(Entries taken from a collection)
________________
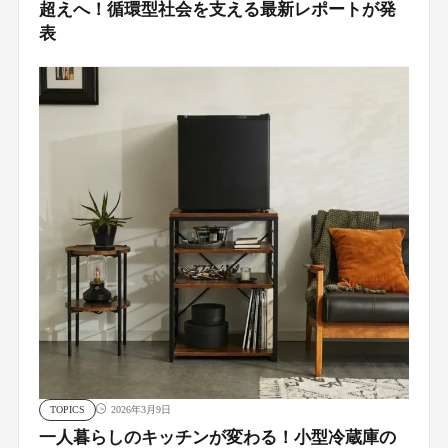
超えへ！循環型社会を支える最新レポートが発
表
TOPICS
2026年3月9日
一人暮らしのキッチンが変わる！小型冷蔵庫の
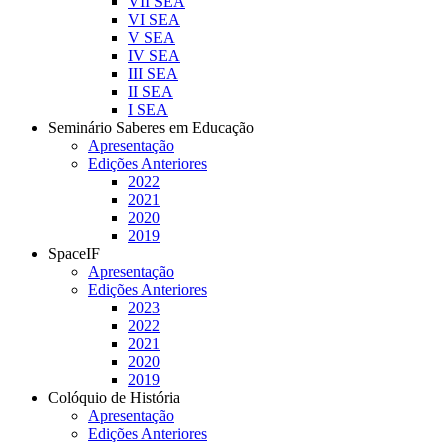
VII SEA
VI SEA
V SEA
IV SEA
III SEA
II SEA
I SEA
Seminário Saberes em Educação
Apresentação
Edições Anteriores
2022
2021
2020
2019
SpaceIF
Apresentação
Edições Anteriores
2023
2022
2021
2020
2019
Colóquio de História
Apresentação
Edições Anteriores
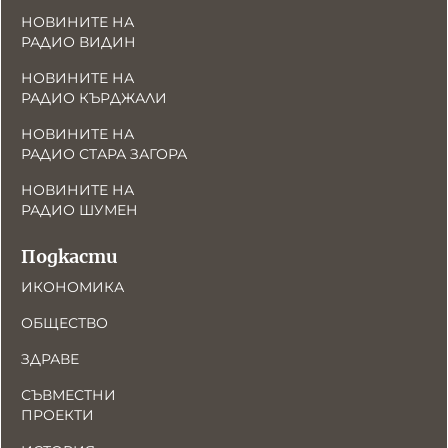
НОВИНИТЕ НА
РАДИО ВИДИН
НОВИНИТЕ НА
РАДИО КЪРДЖАЛИ
НОВИНИТЕ НА
РАДИО СТАРА ЗАГОРА
НОВИНИТЕ НА
РАДИО ШУМЕН
Подкасти
ИКОНОМИКА
ОБЩЕСТВО
ЗДРАВЕ
СЪВМЕСТНИ
ПРОЕКТИ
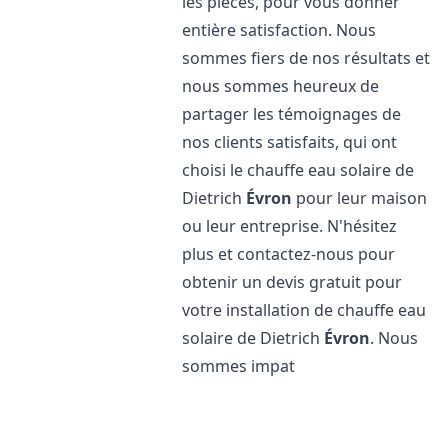
les pièces, pour vous donner
entière satisfaction. Nous
sommes fiers de nos résultats et
nous sommes heureux de
partager les témoignages de
nos clients satisfaits, qui ont
choisi le chauffe eau solaire de
Dietrich
Évron
pour leur maison
ou leur entreprise. N'hésitez
plus et contactez-nous pour
obtenir un devis gratuit pour
votre installation de chauffe eau
solaire de Dietrich
Évron
. Nous
sommes impat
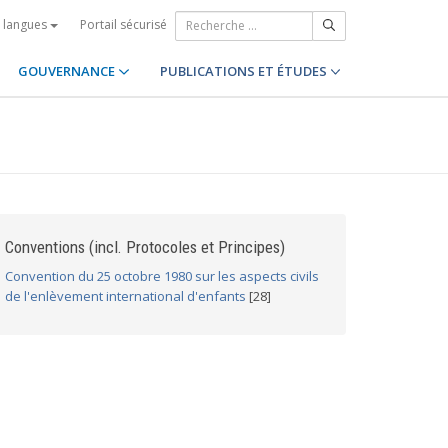
Portail sécurisé
s langues
GOUVERNANCE
PUBLICATIONS ET ÉTUDES
Conventions (incl. Protocoles et Principes)
Convention du 25 octobre 1980 sur les aspects civils
de l'enlèvement international d'enfants
[28]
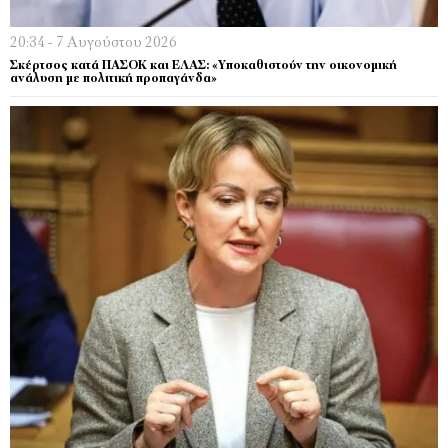
20:34 - 7 Αυγούστου 2026
Σκέρτσος κατά ΠΑΣΟΚ και ΕΛΑΣ: «Υποκαθιστούν την οικονομική
ανάλυση με πολιτική προπαγάνδα»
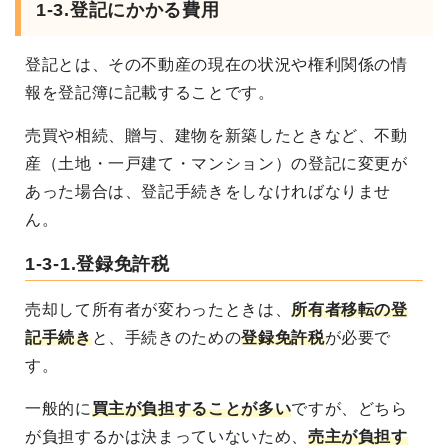
1-3.登記にかかる費用
登記とは、その不動産の現在の状況や権利関係の情
報を登記簿に記載することです。
売買や相続、贈与、建物を新築したときなど、不動
産（土地・一戸建て・マンション）の登記に変更が
あった場合は、登記手続きをしなければなりませ
ん。
1-3-1.登録免許税
売却して所有者が変わったときは、
所有者移転の登
記手続き
と、手続きのための
登録免許税
が必要で
す。
一般的に
買主が負担することが多い
ですが、どちら
が負担するかは決まっていないため、
売主が負担す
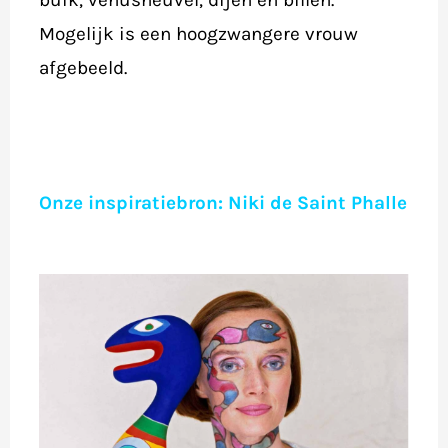
buik, venusheuvel, dijen en billen.
Mogelijk is een hoogzwangere vrouw
afgebeeld.
Onze inspiratiebron: Niki de Saint Phalle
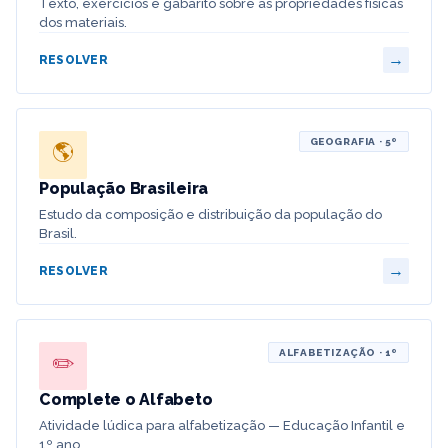
Texto, exercícios e gabarito sobre as propriedades físicas
dos materiais.
→
RESOLVER
GEOGRAFIA · 5º
🌎
População Brasileira
Estudo da composição e distribuição da população do
Brasil.
→
RESOLVER
ALFABETIZAÇÃO · 1º
✏️
Complete o Alfabeto
Atividade lúdica para alfabetização — Educação Infantil e
1º ano.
________________
Task requirements => Whenever a line includes the word "pour", pull it out of the entries.

Response to this task =>
les pièces, pour vous donner
pour leur maison
plus et contactez-nous pour
obtenir un devis gratuit pour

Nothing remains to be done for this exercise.